(Beginning of Data extract)

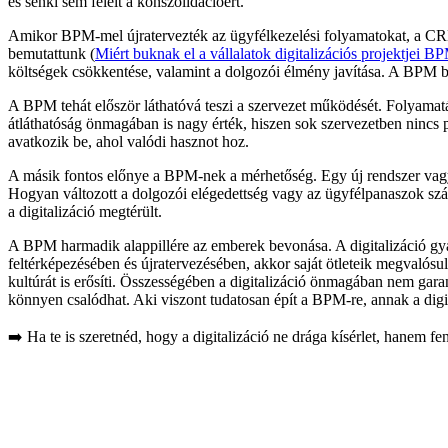
és senki sem felelt a konszolidációért.
Amikor BPM-mel újratervezték az ügyfélkezelési folyamatokat, a CRM h
bemutattunk (
Miért buknak el a vállalatok digitalizációs projektjei B
költségek csökkentése, valamint a dolgozói élmény javítása. A BPM biz
A BPM tehát először láthatóvá teszi a szervezet működését. Folyamat
átláthatóság önmagában is nagy érték, hiszen sok szervezetben nincs p
avatkozik be, ahol valódi hasznot hoz.
A másik fontos előnye a BPM-nek a mérhetőség. Egy új rendszer vagy a
Hogyan változott a dolgozói elégedettség vagy az ügyfélpanaszok szám
a digitalizáció megtérült.
A BPM harmadik alappillére az emberek bevonása. A digitalizáció gya
feltérképezésében és újratervezésében, akkor saját ötleteik megvalósul
kultúrát is erősíti. Összességében a digitalizáció önmagában nem gara
könnyen csalódhat. Aki viszont tudatosan épít a BPM-re, annak a digi
➡️ Ha te is szeretnéd, hogy a digitalizáció ne drága kísérlet, hanem 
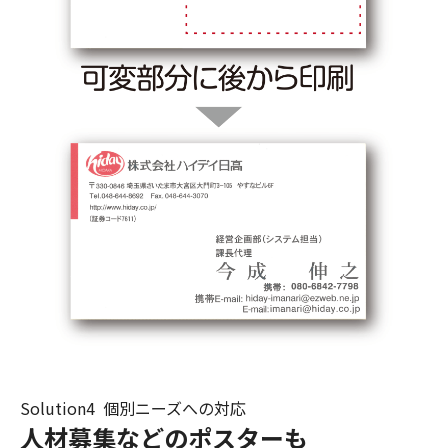
Solution4 個別ニーズへの対応
人材募集などのポスターも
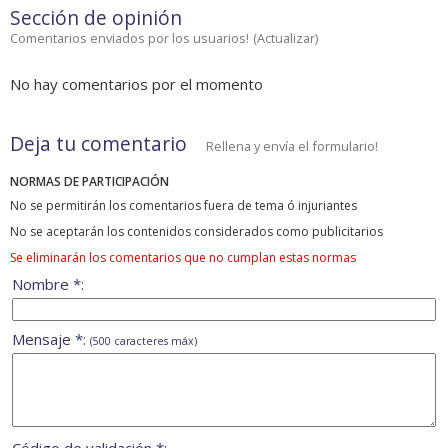
Sección de opinión
Comentarios enviados por los usuarios!
(
Actualizar
)
No hay comentarios por el momento
Deja tu comentario
Rellena y envía el formulario!
NORMAS DE PARTICIPACIÓN
No se permitirán los comentarios fuera de tema ó injuriantes
No se aceptarán los contenidos considerados como publicitarios
Se eliminarán los comentarios que no cumplan estas normas
Nombre *:
Mensaje *:
(500 caracteres máx)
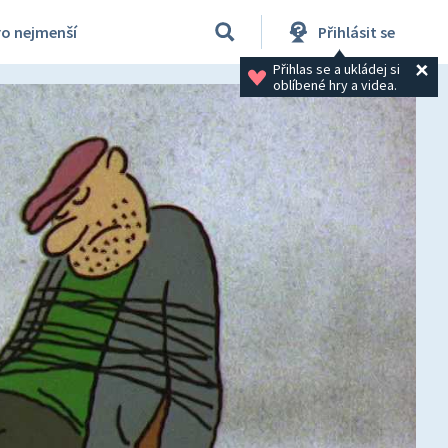
ro nejmenší
Přihlásit se
Přihlas se a ukládej si 
oblíbené hry a videa.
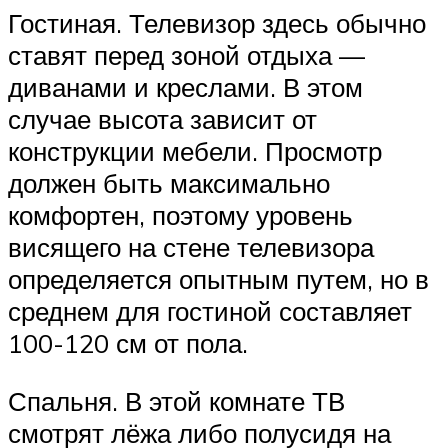
Гостиная. Телевизор здесь обычно
ставят перед зоной отдыха —
диванами и креслами. В этом
случае высота зависит от
конструкции мебели. Просмотр
должен быть максимально
комфортен, поэтому уровень
висящего на стене телевизора
определяется опытным путем, но в
среднем для гостиной составляет
100-120 см от пола.
Спальня. В этой комнате ТВ
смотрят лёжа либо полусидя на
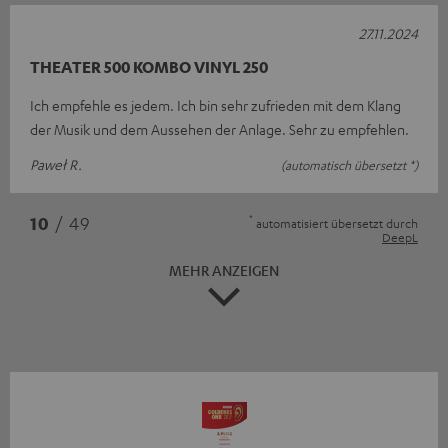
27.11.2024
THEATER 500 KOMBO VINYL 250
Ich empfehle es jedem. Ich bin sehr zufrieden mit dem Klang
der Musik und dem Aussehen der Anlage. Sehr zu empfehlen.
Paweł R.
(automatisch übersetzt *)
*
10
/ 49
automatisiert übersetzt durch
DeepL
MEHR ANZEIGEN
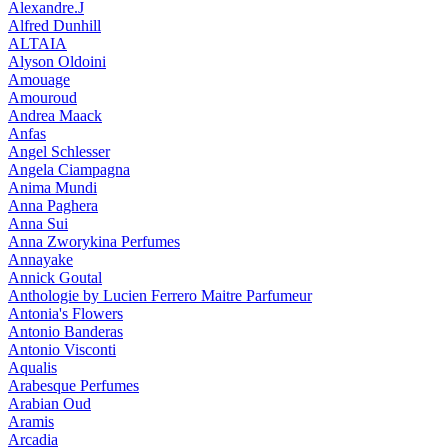
Alexandre.J
Alfred Dunhill
ALTAIA
Alyson Oldoini
Amouage
Amouroud
Andrea Maack
Anfas
Angel Schlesser
Angela Ciampagna
Anima Mundi
Anna Paghera
Anna Sui
Anna Zworykina Perfumes
Annayake
Annick Goutal
Anthologie by Lucien Ferrero Maitre Parfumeur
Antonia's Flowers
Antonio Banderas
Antonio Visconti
Aqualis
Arabesque Perfumes
Arabian Oud
Aramis
Arcadia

(End of Data extract)

§ **What you should do**
Without including the pictures, reproduce all entries exactly.

§ **Reply**
és senki sem felelt a konszolidációért.
Amikor BPM-mel újratervezték az ügyfélkezelési folyamatokat, a CRM h
bemutattunk (
Miért buknak el a vállalatok digitalizációs projektjei B
költségek csökkentése, valamint a dolgozói élmény javítása. A BPM biz
A BPM tehát először láthatóvá teszi a szervezet működését. Folyamat
átláthatóság önmagában is nagy érték, hiszen sok szervezetben nincs p
avatkozik be, ahol valódi hasznot hoz.
A másik fontos előnye a BPM-nek a mérhetőség. Egy új rendszer vagy a
Hogyan változott a dolgozói elégedettség vagy az ügyfélpanaszok szám
a digitalizáció megtérült.
A BPM harmadik alappillére az emberek bevonása. A digitalizáció gya
feltérképezésében és újratervezésében, akkor saját ötleteik megvalósul
kultúrát is erősíti. Összességében a digitalizáció önmagában nem gara
könnyen csalódhat. Aki viszont tudatosan épít a BPM-re, annak a digi
➡️ Ha te is szeretnéd, hogy a digitalizáció ne drága kísérlet, hanem 
Solution4 個別ニーズへの対応
人材募集などのポスターも
Sección de opinión
Comentarios enviados por los usuarios!
(
Actualizar
)
No hay comentarios por el momento
Deja tu comentario
Rellena y envía el formulario!
NORMAS DE PARTICIPACIÓN
No se permitirán los comentarios fuera de tema ó injuriantes
No se aceptarán los contenidos considerados como publicitarios
Se eliminarán los comentarios que no cumplan estas normas
Nombre *:
Mensaje *:
(500 caracteres máx)
ro nejmenší
Přihlásit se
Přihlas se a ukládej si 
oblíbené hry a videa.
Гостиная. Телевизор здесь обычно
ставят перед зоной отдыха —
диванами и креслами. В этом
случае высота зависит от
конструкции мебели. Просмотр
должен быть максимально
комфортен, поэтому уровень
висящего на стене телевизора
определяется опытным путем, но в
среднем для гостиной составляет
100-120 см от пола.
Спальня. В этой комнате ТВ
смотрят лёжа либо полусидя на
27.11.2024
THEATER 500 KOMBO VINYL 250
Ich empfehle es jedem. Ich bin sehr zufrieden mit dem Klang
der Musik und dem Aussehen der Anlage. Sehr zu empfehlen.
Paweł R.
(automatisch übersetzt *)
*
10
/ 49
automatisiert übersetzt durch
DeepL
MEHR ANZEIGEN
Alexandre.J
Alfred Dunhill
ALTAIA
Alyson Oldoini
Amouage
Amouroud
Andrea Maack
Anfas
Angel Schlesser
Angela Ciampagna
Anima Mundi
Anna Paghera
Anna Sui
Anna Zworykina Perfumes
Annayake
Annick Goutal
Anthologie by Lucien Ferrero Maitre Parfumeur
Antonia's Flowers
Antonio Banderas
Antonio Visconti
Aqualis
Arabesque Perfumes
Arabian Oud
Aramis
Arcadia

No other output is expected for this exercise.